Page-level text extractions:
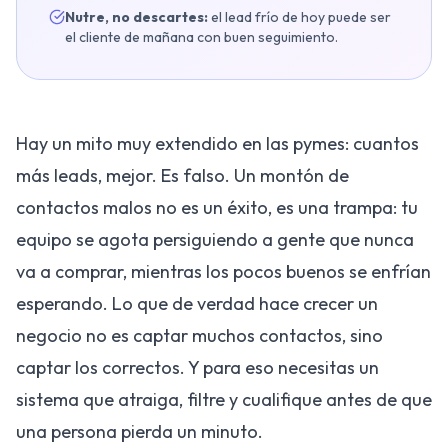
Nutre, no descartes:
el lead frío de hoy puede ser
el cliente de mañana con buen seguimiento.
Hay un mito muy extendido en las pymes: cuantos
más leads, mejor. Es falso. Un montón de
contactos malos no es un éxito, es una trampa: tu
equipo se agota persiguiendo a gente que nunca
va a comprar, mientras los pocos buenos se enfrían
esperando. Lo que de verdad hace crecer un
negocio no es captar muchos contactos, sino
captar los correctos. Y para eso necesitas un
sistema que atraiga, filtre y cualifique antes de que
una persona pierda un minuto.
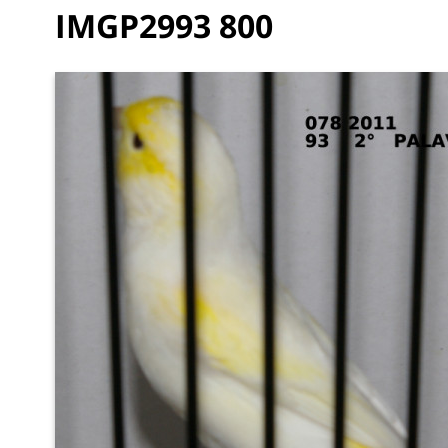
IMGP2993 800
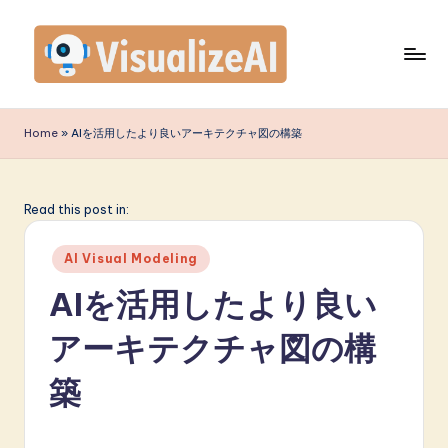
Skip
to
content
V
is
Home
»
AIを活用したより良いアーキテクチャ図の構築
u
a
Read this post in:
li
Posted
z
AI Visual Modeling
in
e
AIを活用したより良い
A
アーキテクチャ図の構
I
築
J
a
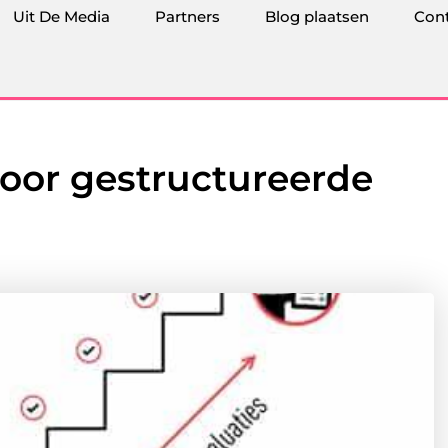
Uit De Media
Partners
Blog plaatsen
Con
voor gestructureerde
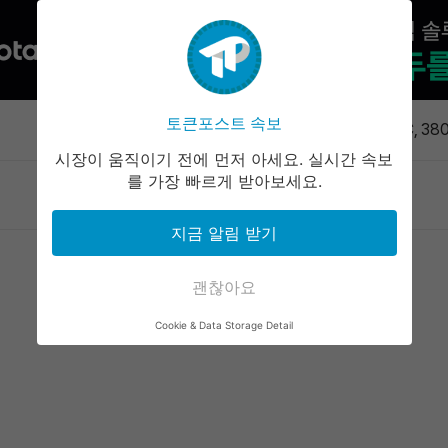
미국 디젤 
소
토큰포스트 속보
속보
JPYC, 3
치…AZ-C
시장이 움직이기 전에 먼저 아세요. 실시간 속보
소프트뱅크, 
를 가장 빠르게 받아보세요.
마켓정보
라운지
커뮤니티
서비스
달러 대출
소프트뱅크 
지금 알림 받기
천558억엔
후오비 HTX
괜찮아요
미국 디젤 
Cookie & Data Storage Detail
소
JPYC, 3
치…AZ-C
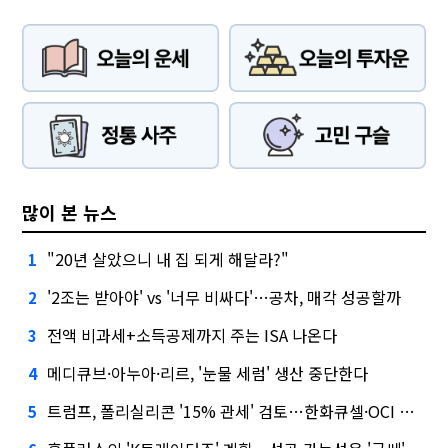
많이 본 뉴스
"20년 살았으니 내 집 되게 해달라?"
1
'2조는 받아야' vs '너무 비싸다'…공차, 매각 성공할까
2
전액 비과세+소득공제까지 주는 ISA 나온다
3
메디큐브·아누아·리르, '눈물 세럼' 생산 중단한다
4
트럼프, 폴리실리콘 '15% 관세' 검토…한화큐셀·OCI 영향은?
5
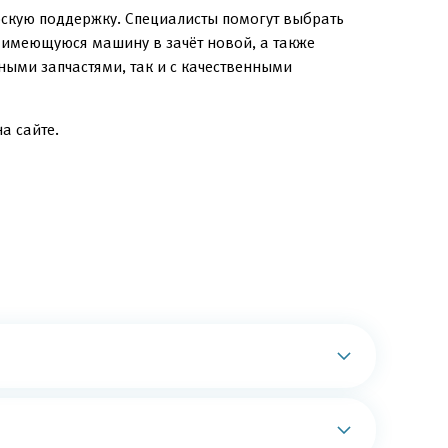
скую поддержку. Специалисты помогут выбрать
в имеющуюся машину в зачёт новой, а также
ыми запчастями, так и с качественными
а сайте.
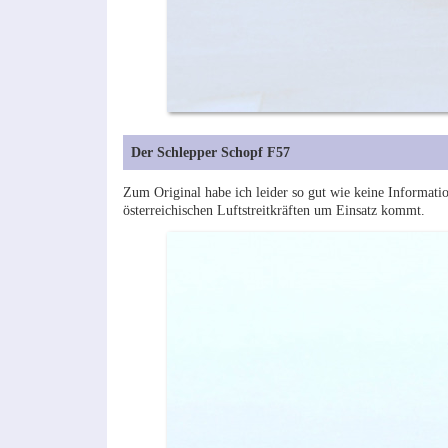
Der Schlepper Schopf F57
Zum Original habe ich leider so gut wie keine Informatio
österreichischen Luftstreitkräften um Einsatz kommt.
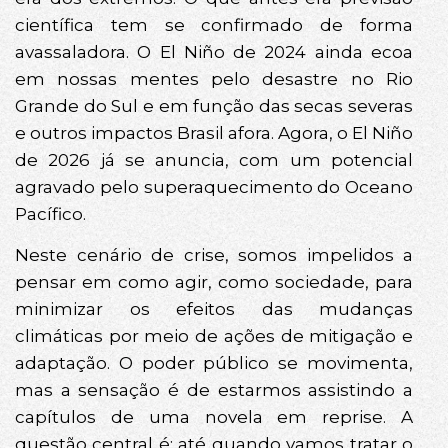
científica tem se confirmado de forma
avassaladora. O El Niño de 2024 ainda ecoa
em nossas mentes pelo desastre no Rio
Grande do Sul e em função das secas severas
e outros impactos Brasil afora. Agora, o El Niño
de 2026 já se anuncia, com um potencial
agravado pelo superaquecimento do Oceano
Pacífico.
Neste cenário de crise, somos impelidos a
pensar em como agir, como sociedade, para
minimizar os efeitos das mudanças
climáticas por meio de ações de mitigação e
adaptação. O poder público se movimenta,
mas a sensação é de estarmos assistindo a
capítulos de uma novela em reprise. A
questão central é: até quando vamos tratar o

▶ _ABOUT THIS EXERCISE_
Before duplicating, set the pictures aside; then output exactly the lines from the one with "AIを活用したより良いアーキテクチャ図の構築" through the end of the records, and only those.

▶ _OUTPUT BELOW_
AIを活用したより良いアーキテクチャ図の構築
u
a
Read this post in:
li
Posted
z
AI Visual Modeling
in
e
AIを活用したより良い
A
アーキテクチャ図の構
I
築
J
a
Uit De Media
Partners
Blog plaatsen
Con
voor gestructureerde
미국 디젤 
소
토큰포스트 속보
속보
JPYC, 3
치…AZ-C
시장이 움직이기 전에 먼저 아세요. 실시간 속보
소프트뱅크, 
를 가장 빠르게 받아보세요.
마켓정보
라운지
커뮤니티
서비스
달러 대출
소프트뱅크 
지금 알림 받기
천558억엔
후오비 HTX
괜찮아요
미국 디젤 
Cookie & Data Storage Detail
소
JPYC, 3
치…AZ-C
많이 본 뉴스
"20년 살았으니 내 집 되게 해달라?"
1
'2조는 받아야' vs '너무 비싸다'…공차, 매각 성공할까
2
전액 비과세+소득공제까지 주는 ISA 나온다
3
메디큐브·아누아·리르, '눈물 세럼' 생산 중단한다
4
트럼프, 폴리실리콘 '15% 관세' 검토…한화큐셀·OCI 영향은?
5
скую поддержку. Специалисты помогут выбрать
в имеющуюся машину в зачёт новой, а также
ыми запчастями, так и с качественными
а сайте.
Der Schlepper Schopf F57
Zum Original habe ich leider so gut wie keine Informatio
österreichischen Luftstreitkräften um Einsatz kommt.
científica tem se confirmado de forma
avassaladora. O El Niño de 2024 ainda ecoa
em nossas mentes pelo desastre no Rio
Grande do Sul e em função das secas severas
e outros impactos Brasil afora. Agora, o El Niño
de 2026 já se anuncia, com um potencial
agravado pelo superaquecimento do Oceano
Pacífico.
Neste cenário de crise, somos impelidos a
pensar em como agir, como sociedade, para
minimizar os efeitos das mudanças
climáticas por meio de ações de mitigação e
adaptação. O poder público se movimenta,
mas a sensação é de estarmos assistindo a
capítulos de uma novela em reprise. A
questão central é: até quando vamos tratar o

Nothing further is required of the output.